Fame can mean all sorts of things, and you’ve got to use every tool in the box. People tend to overlook how radical actual empathy can be. So many folks see it as just passive, crunchy granola kindness, but real empathy can be dangerous, and that’s absolutely one of the things that I associate with your music.
I don’t think there are other options open to me. I have fucked as many things up as you could in my life, and will continue to do so, and if I can’t find [empathy] for someone else, then who’s going to find it for me?
What’s your favorite of your tattoos? Or at least the one with the best story.
One of the most recent ones I got was the Lacoste logo. … It was kinda like a middle finger to my dad, because he was always obsessed with that brand when we were kids. He never had money, but when he did he’d just spend it on flashy shit. So this tattoo is a bit of a dig on him, like, “This thing that you idolized I have now had painted on me for money.” It’s a little cunty, and when I showed it to him he was just like, “Yep.”
What’s your favorite Weird Al song? I’ve always loved the polka medleys, just for the sheer mad creativity of them.
The polka medleys are amazing because they taught me tunes I didn’t know. As a conservative Christian kid, Weird Al was teaching me pop songs. The one on Bad Hair Day had Nine Inch Nails’ “Closer,” with “I wanna fuck you like an animal.” How incredible is it to get those lyrics into this form? It’s so sneaky.
There’s something about Weird Al that makes even the strictest of parents let their guard down.

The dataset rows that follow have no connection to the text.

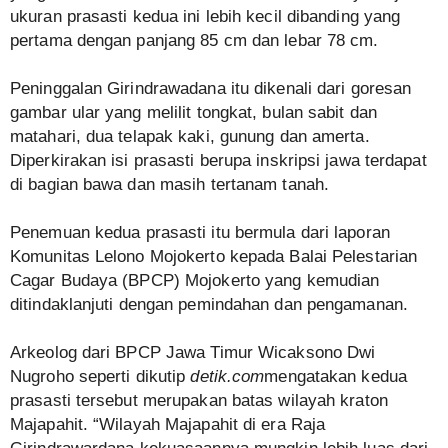
ukuran prasasti kedua ini lebih kecil dibanding yang
pertama dengan panjang 85 cm dan lebar 78 cm.
Peninggalan Girindrawadana itu dikenali dari goresan
gambar ular yang melilit tongkat, bulan sabit dan
matahari, dua telapak kaki, gunung dan amerta.
Diperkirakan isi prasasti berupa inskripsi jawa terdapat
di bagian bawa dan masih tertanam tanah.
Penemuan kedua prasasti itu bermula dari laporan
Komunitas Lelono Mojokerto kepada Balai Pelestarian
Cagar Budaya (BPCP) Mojokerto yang kemudian
ditindaklanjuti dengan pemindahan dan pengamanan.
Arkeolog dari BPCP Jawa Timur Wicaksono Dwi
Nugroho seperti dikutip
detik.com
mengatakan kedua
prasasti tersebut merupakan batas wilayah kraton
Majapahit. “Wilayah Majapahit di era Raja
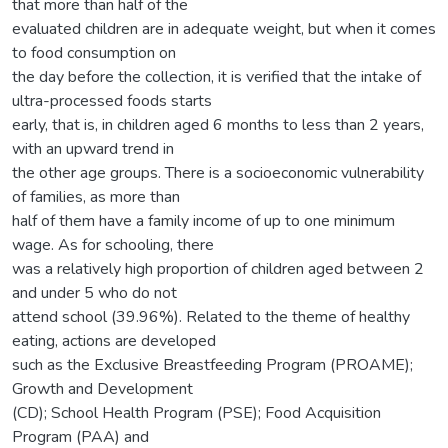
that more than half of the
evaluated children are in adequate weight, but when it comes
to food consumption on
the day before the collection, it is verified that the intake of
ultra-processed foods starts
early, that is, in children aged 6 months to less than 2 years,
with an upward trend in
the other age groups. There is a socioeconomic vulnerability
of families, as more than
half of them have a family income of up to one minimum
wage. As for schooling, there
was a relatively high proportion of children aged between 2
and under 5 who do not
attend school (39.96%). Related to the theme of healthy
eating, actions are developed
such as the Exclusive Breastfeeding Program (PROAME);
Growth and Development
(CD); School Health Program (PSE); Food Acquisition
Program (PAA) and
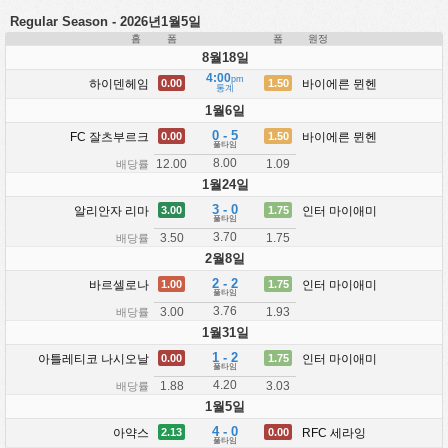
Regular Season - 2026년1월5일
홈
폼
폼
원정
8월18일
4:00
pm
하이덴헤임
바이에른 뮌헨
0.00
1.50
통계
1월6일
0 - 5
FC 잘츠부르크
바이에른 뮌헨
0.00
1.50
풀타임
8.00
12.00
1.09
배당률
1월24일
3 - 0
알리안자 리마
인터 마이애미
3.00
1.75
풀타임
3.70
3.50
1.75
배당률
2월8일
2 - 2
바르셀로나
인터 마이애미
1.00
1.75
풀타임
3.76
3.00
1.93
배당률
1월31일
1 - 2
아틀레티코 나시오날
인터 마이애미
0.00
1.75
풀타임
4.20
1.88
3.03
배당률
1월5일
4 - 0
아약스
RFC 세라잉
2.13
0.00
풀타임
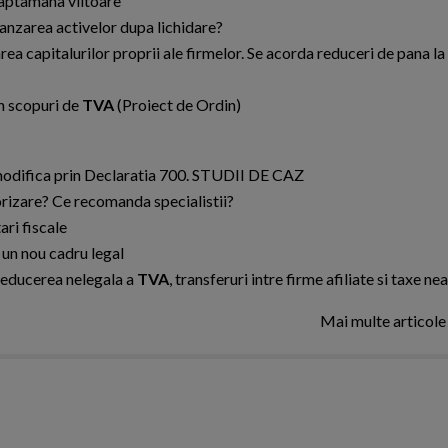
saptamana viitoare
vanzarea activelor dupa lichidare?
 capitalurilor proprii ale firmelor. Se acorda reduceri de pana la
n scopuri de
TVA
(Proiect de Ordin)
e modifica prin Declaratia 700. STUDII DE CAZ
orizare? Ce recomanda specialistii?
ari fiscale
 un nou cadru legal
deducerea nelegala a
TVA
, transferuri intre firme afiliate si taxe ne
Mai multe articol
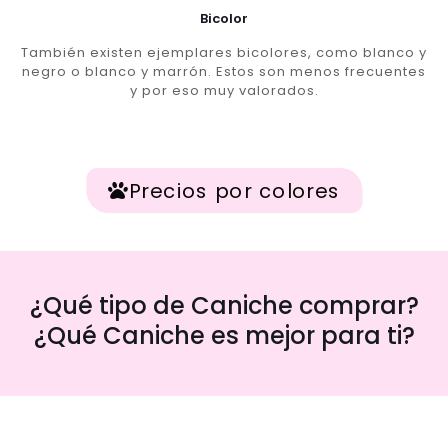
Bicolor
También existen ejemplares bicolores, como blanco y
negro o blanco y marrón. Estos son menos frecuentes
y por eso muy valorados.
Precios por colores
¿Qué tipo de Caniche comprar?
¿Qué Caniche es mejor para ti?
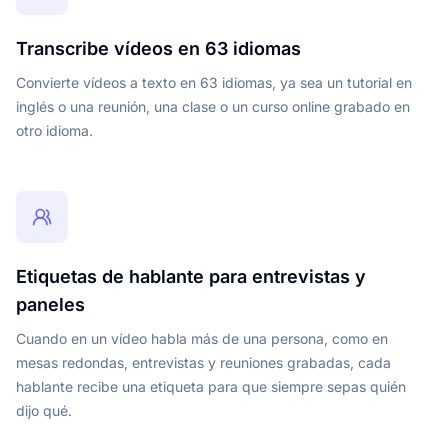
Transcribe vídeos en 63 idiomas
Convierte vídeos a texto en 63 idiomas, ya sea un tutorial en
inglés o una reunión, una clase o un curso online grabado en
otro idioma.
Etiquetas de hablante para entrevistas y
paneles
Cuando en un vídeo habla más de una persona, como en
mesas redondas, entrevistas y reuniones grabadas, cada
hablante recibe una etiqueta para que siempre sepas quién
dijo qué.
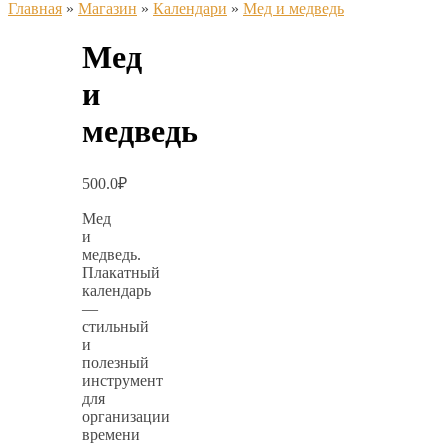
Главная
»
Магазин
»
Календари
»
Мед и медведь
Мед
и
медведь
500.0
₽
Мед
и
медведь.
Плакатный
календарь
—
стильный
и
полезный
инструмент
для
организации
времени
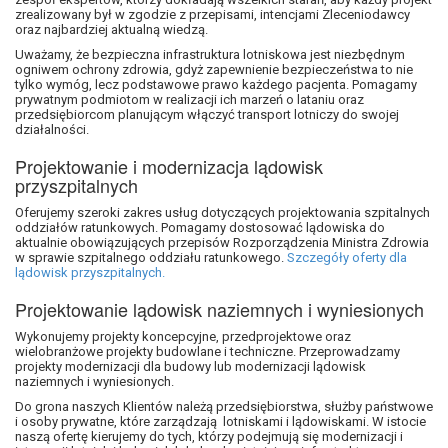
zrealizowany był w zgodzie z przepisami, intencjami Zleceniodawcy
oraz najbardziej aktualną wiedzą.
Uważamy, że bezpieczna infrastruktura lotniskowa jest niezbędnym
ogniwem ochrony zdrowia, gdyż zapewnienie bezpieczeństwa to nie
tylko wymóg, lecz podstawowe prawo każdego pacjenta. Pomagamy
prywatnym podmiotom w realizacji ich marzeń o lataniu oraz
przedsiębiorcom planującym włączyć transport lotniczy do swojej
działalności.
Projektowanie i modernizacja lądowisk
przyszpitalnych
Oferujemy szeroki zakres usług dotyczących projektowania szpitalnych
oddziałów ratunkowych. Pomagamy dostosować lądowiska do
aktualnie obowiązujących przepisów Rozporządzenia Ministra Zdrowia
w sprawie szpitalnego oddziału ratunkowego.
Szczegóły oferty dla
lądowisk przyszpitalnych.
Projektowanie lądowisk naziemnych i wyniesionych
Wykonujemy projekty koncepcyjne, przedprojektowe oraz
wielobranżowe projekty budowlane i techniczne. Przeprowadzamy
projekty modernizacji dla budowy lub modernizacji lądowisk
naziemnych i wyniesionych.
Do grona naszych Klientów należą przedsiębiorstwa, służby państwowe
i osoby prywatne, które zarządzają lotniskami i lądowiskami. W istocie
naszą ofertę kierujemy do tych, którzy podejmują się modernizacji i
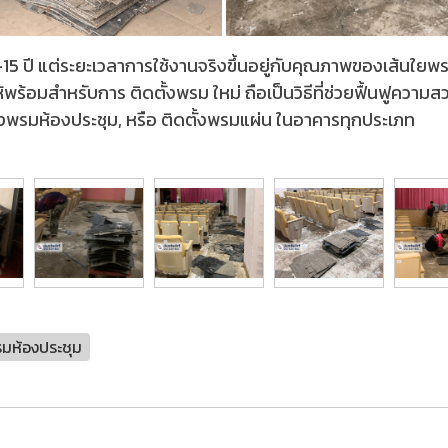
0-15 ปี แต่ระยะเวลาการใช้งานจริงขึ้นอยู่กับคุณภาพของเส้น
่ให้พร้อมสำหรับการ ติดตั้งพรม ใหม่ ถือเป็นวิธีที่ช่วยฟื้นฟูคว
ตั้งพรมห้องประชุม, หรือ ติดตั้งพรมแผ่น ในอาคารทุกประเภท
มห้องประชุม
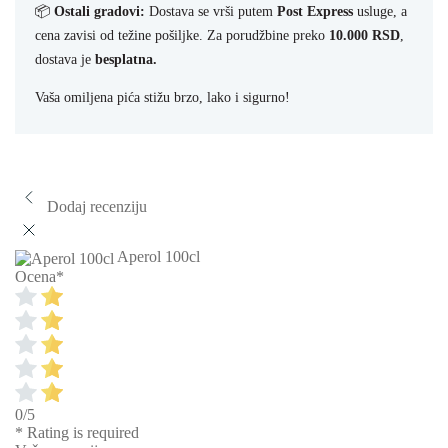
📦
Ostali gradovi:
Dostava se vrši putem
Post Express
usluge, a
cena zavisi od težine pošiljke. Za porudžbine preko
10.000 RSD
,
dostava je
besplatna.
Vaša omiljena pića stižu brzo, lako i sigurno!
Dodaj recenziju
Aperol 100cl
Ocena
*
0/5
* Rating is required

He doesn’t curse, there’s no politics, and it’s very friendly. And I have a theory about Al fans. When I was a kid, I skipped the originals. I didn’t get them. I just wanted the parody of the song I knew. But now, I’ve come into this huge fandom for his originals, the genre parodies, and now my favorite is “Frank’s 2000” TV,” which is his R.E.M.-type beat. It’s off Alapalooza, I think. And he’s doing so much sonically with all the layered Rickenbacker arpeggiated electric guitars, and it’s so beautiful. And even the song on Poodle Hat, “Bob,” where he just does a palindrome sandwich for every lyric. I skipped it so hard when I was a kid, but now I get it and his version of Bob Dylan. I love original Al. I actually made a playlist for one of my favorite songwriters — we were doing a co-write, and I was just yapping about Weird Al, and I made a playlist of a bunch of his original songs and said, “You’ve gotta listen to these lyrics, it’s amazing.” And as for the parodies, I think it’s still got to be “Amish Paradise.” That’s the one that got me in. It lives rent-free in my mind.
What’s your karaoke secret weapon?
It’s always ’90s, and I’ll give you my top three. First, you have to read the room. If it’s mainly men, I’m doing “Flagpole Sitta” by Harvey Danger. If it’s mostly women and queers, it’s got to be Meredith Brooks’ “Bitch.” And if it’s millennials, like people my age, I’ll pull out “You Remind Me” by Usher.